* **TO DO**: Filter the entries down to the lines holding "screenshot", then copy those lines.
[Opening DATASET ENTRIES section]
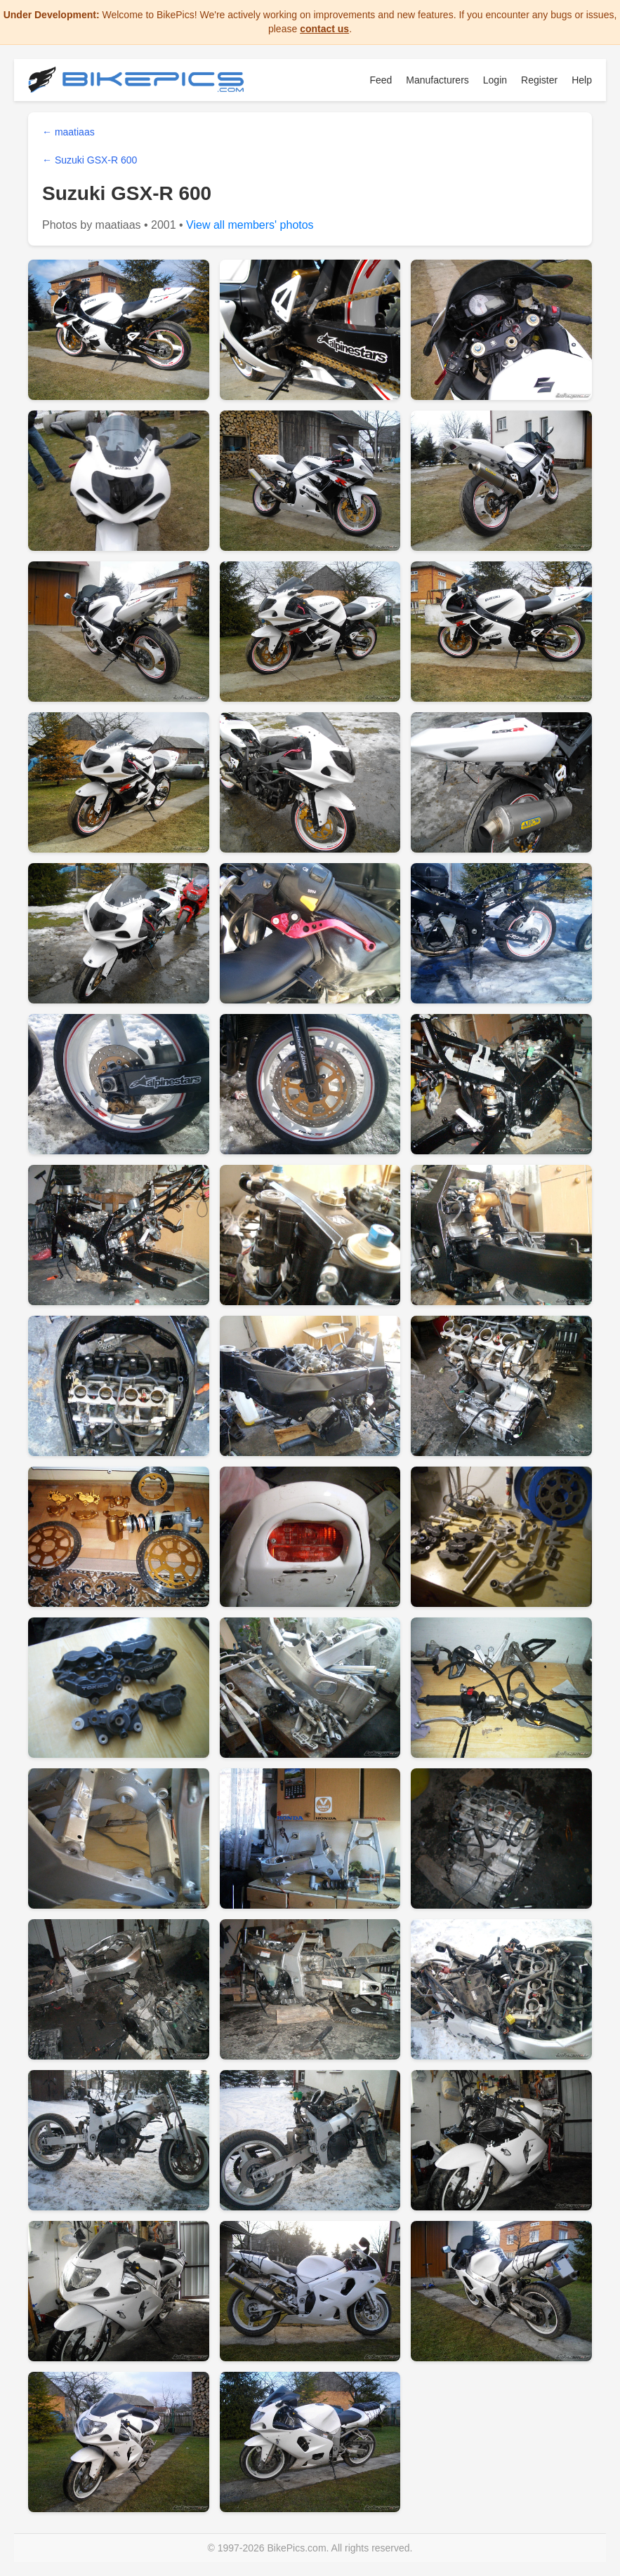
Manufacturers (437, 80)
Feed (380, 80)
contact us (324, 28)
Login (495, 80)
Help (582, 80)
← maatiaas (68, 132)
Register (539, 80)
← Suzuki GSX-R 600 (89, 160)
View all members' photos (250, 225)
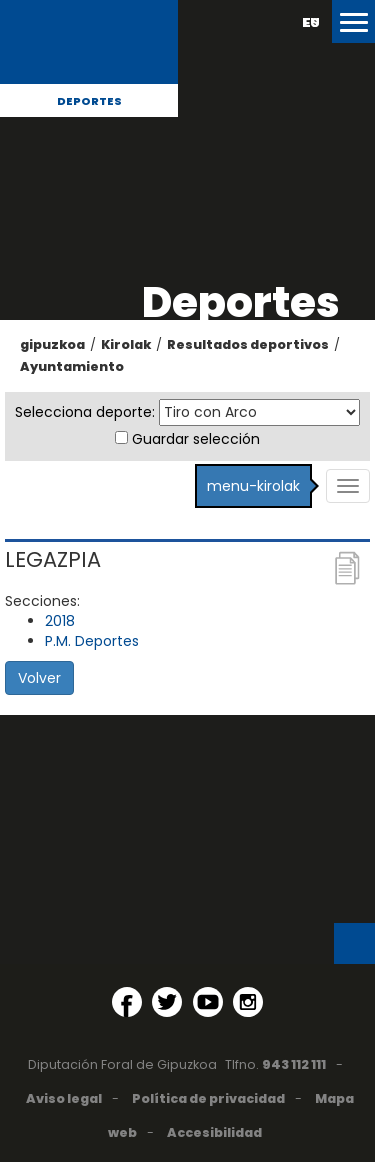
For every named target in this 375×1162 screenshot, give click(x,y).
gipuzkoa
[Closing DATASET ENTRIES section]
[Opening DATASET ENTRIES section]
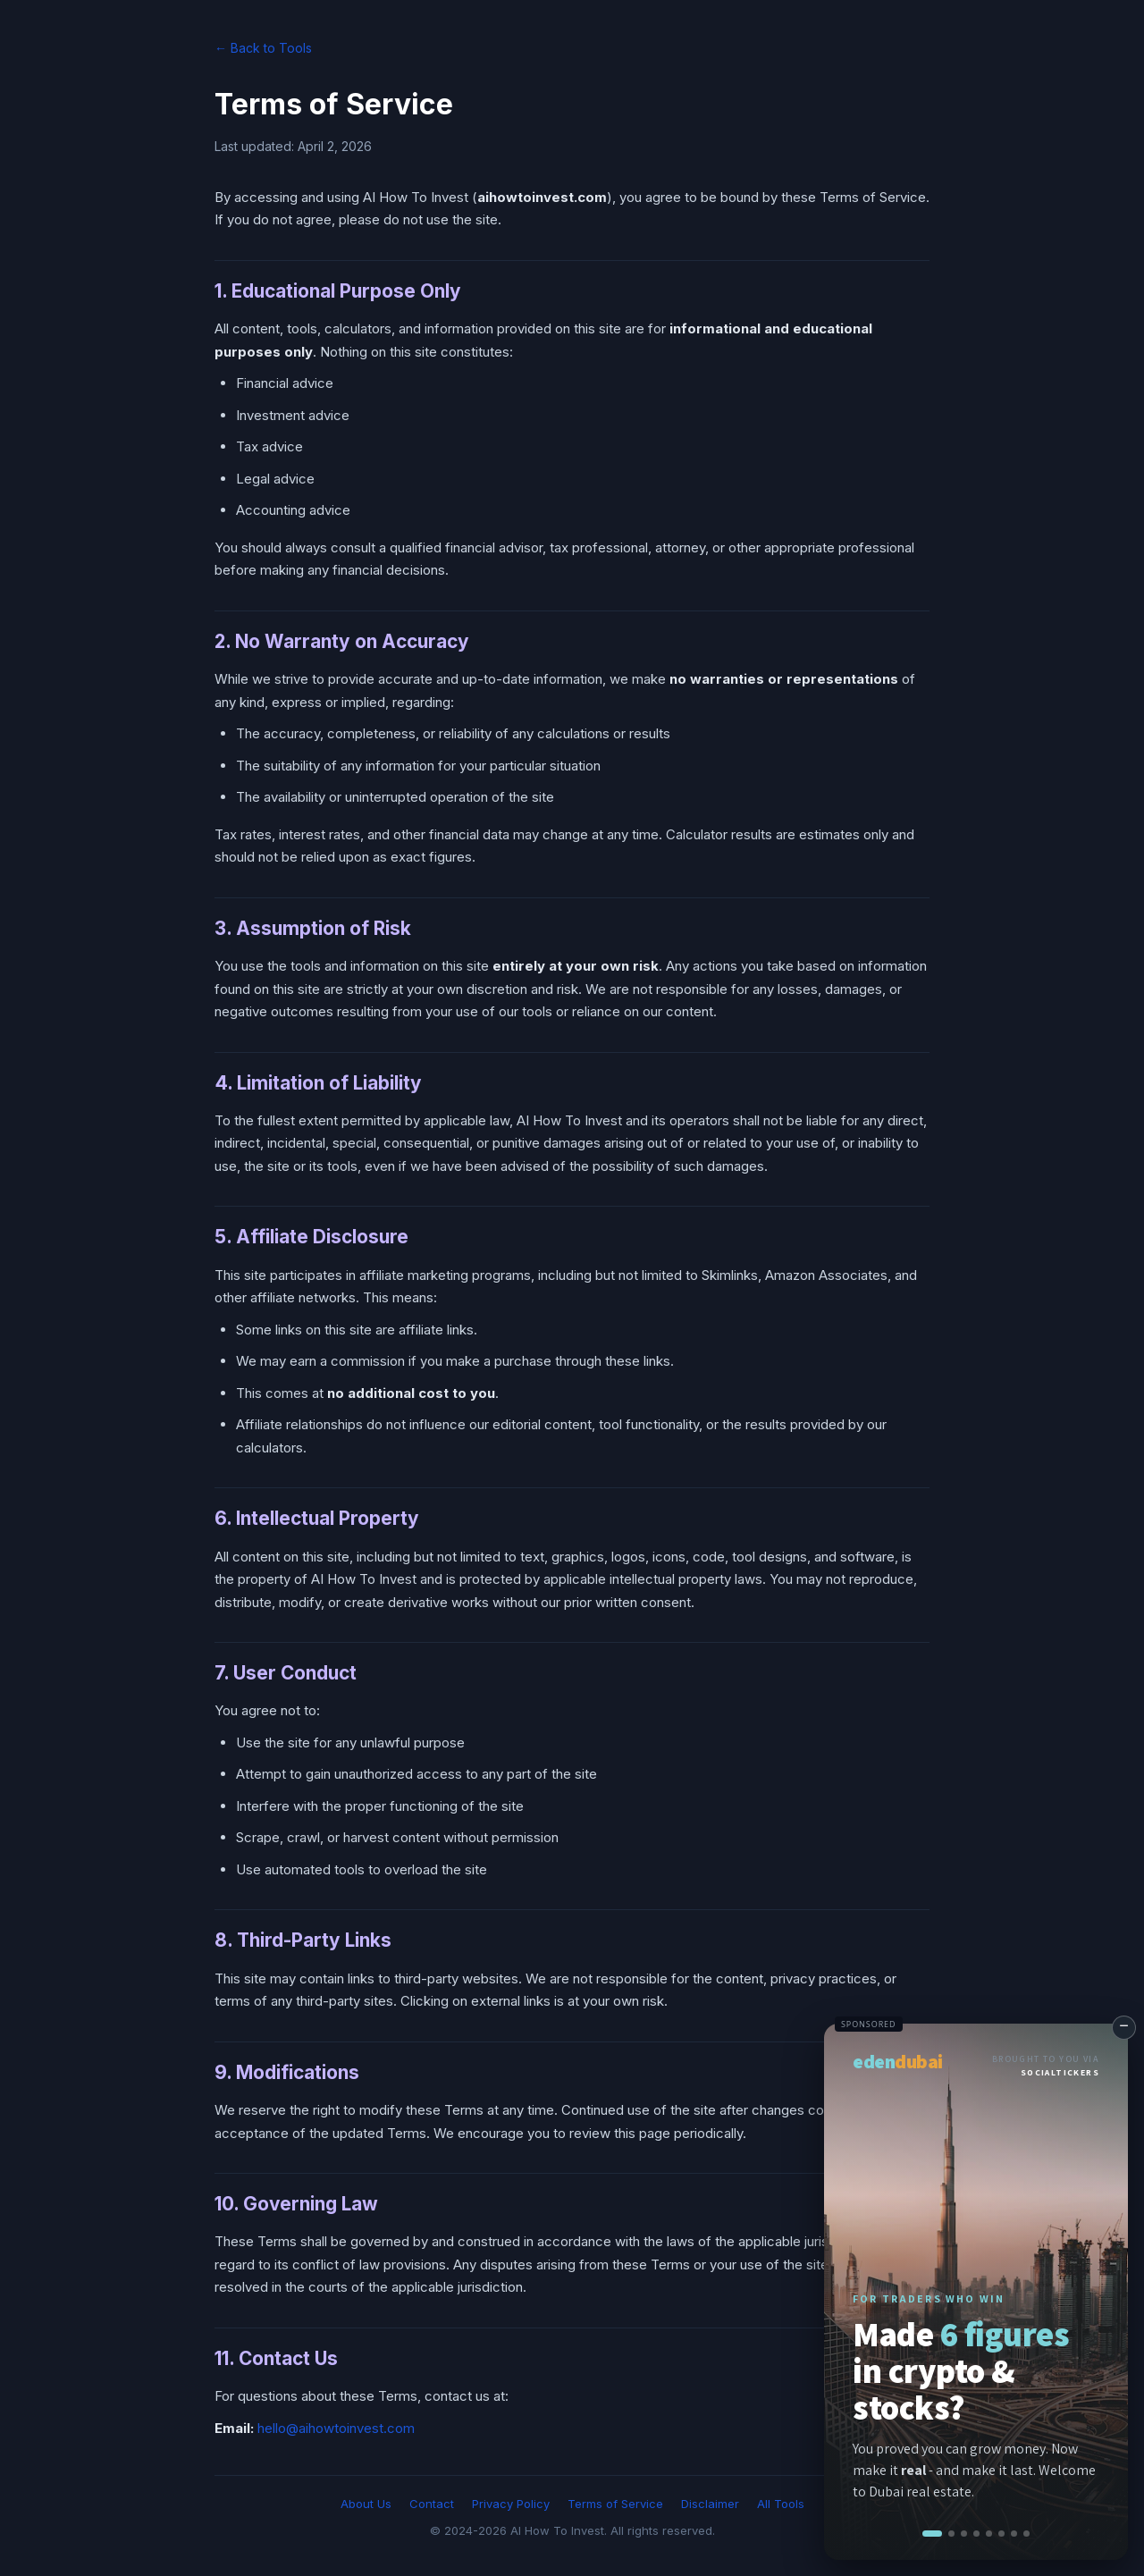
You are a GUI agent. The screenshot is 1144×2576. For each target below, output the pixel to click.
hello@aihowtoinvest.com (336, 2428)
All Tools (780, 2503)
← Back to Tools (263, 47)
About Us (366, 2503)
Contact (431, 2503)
[Closing DATASET ENTRIES section]
[Opening DATASET ENTRIES section]
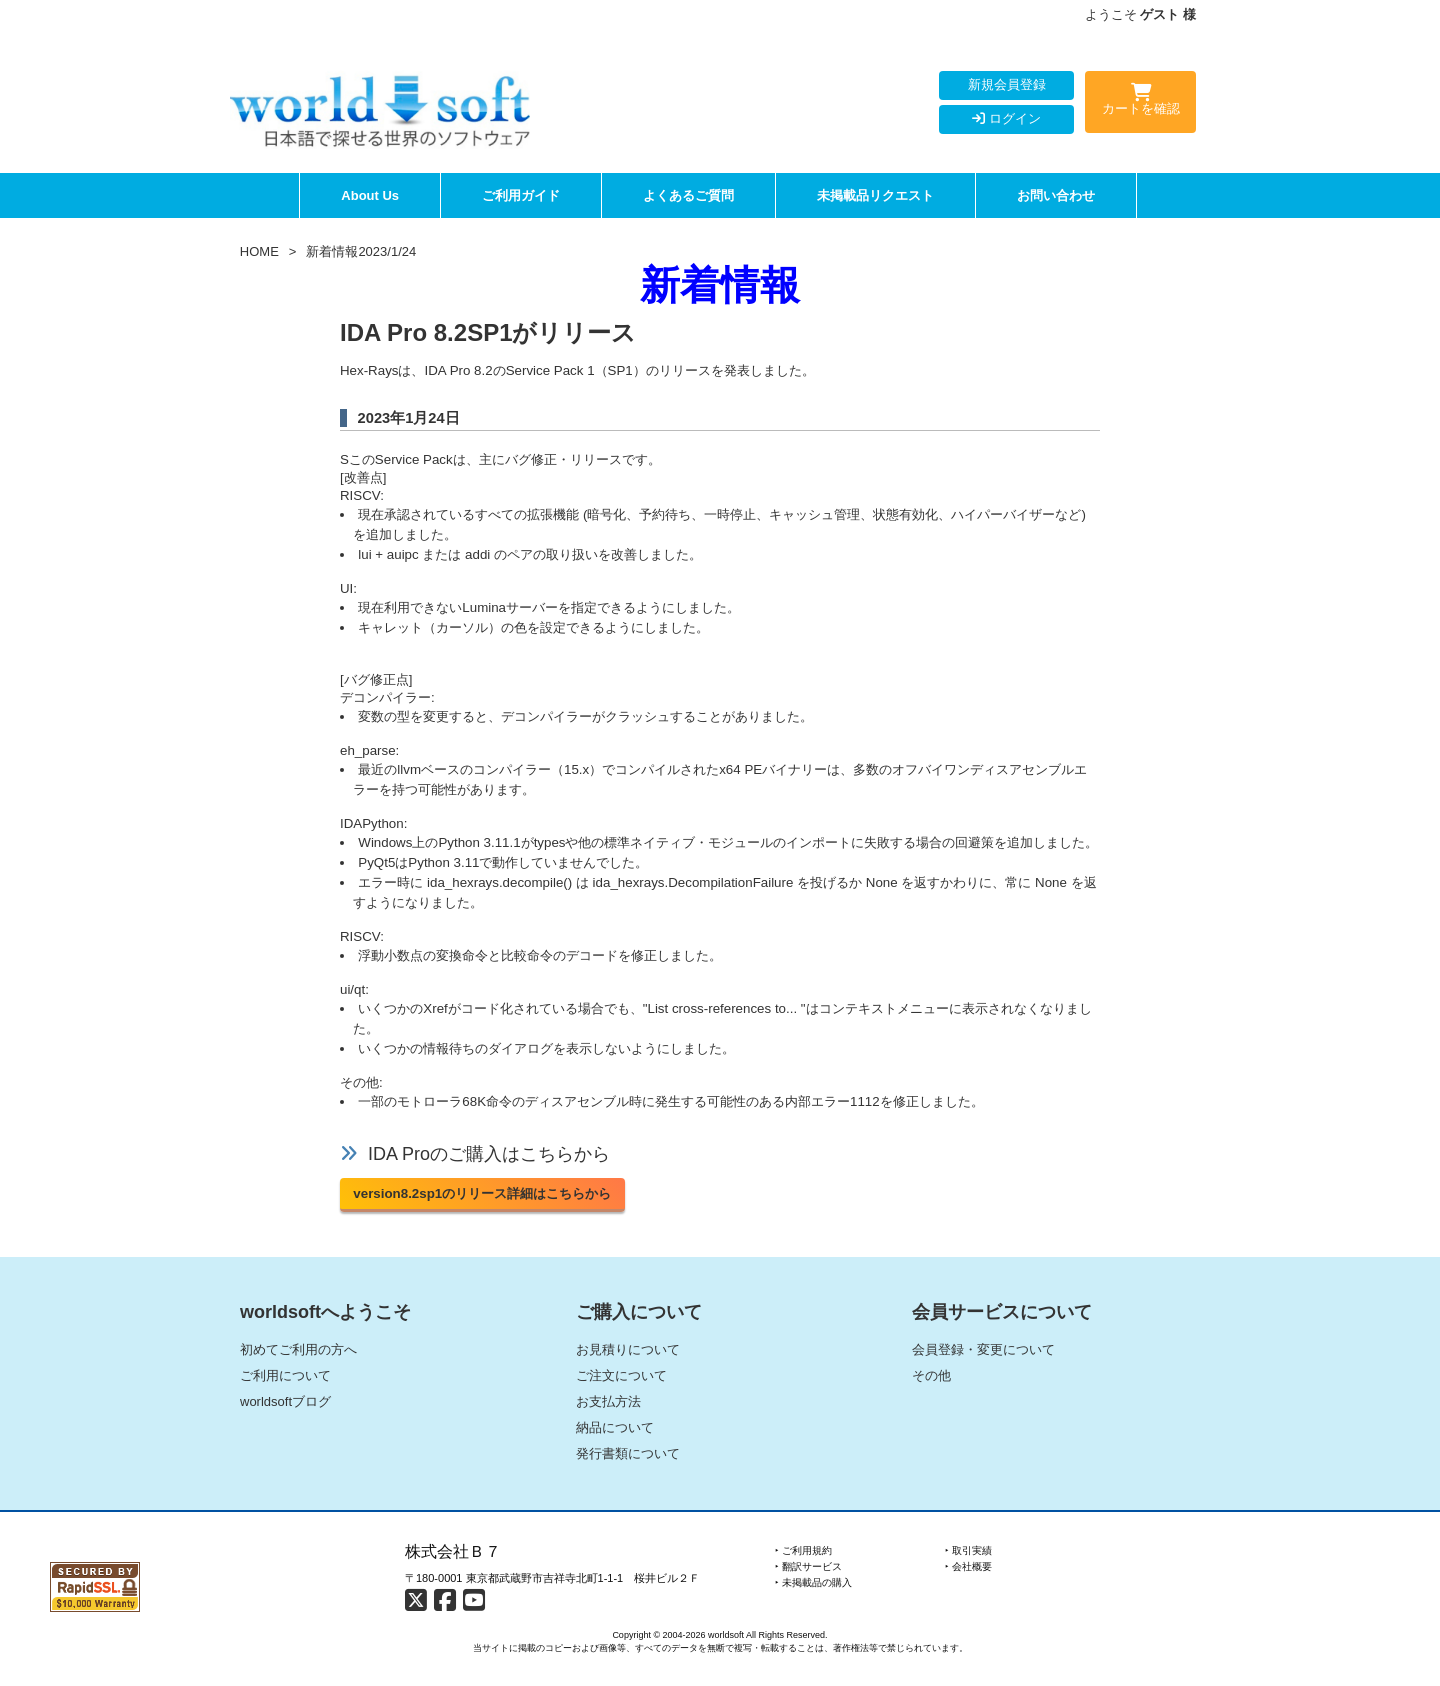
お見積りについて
[Closing DATASET ENTRIES section]
* **EXPECTED ANSWER**:
For every named target in this 375×1162 screenshot, give click(x,y).
You are a GUI agent. The screenshot is 1144×2576. For each target below, output the pixel to click.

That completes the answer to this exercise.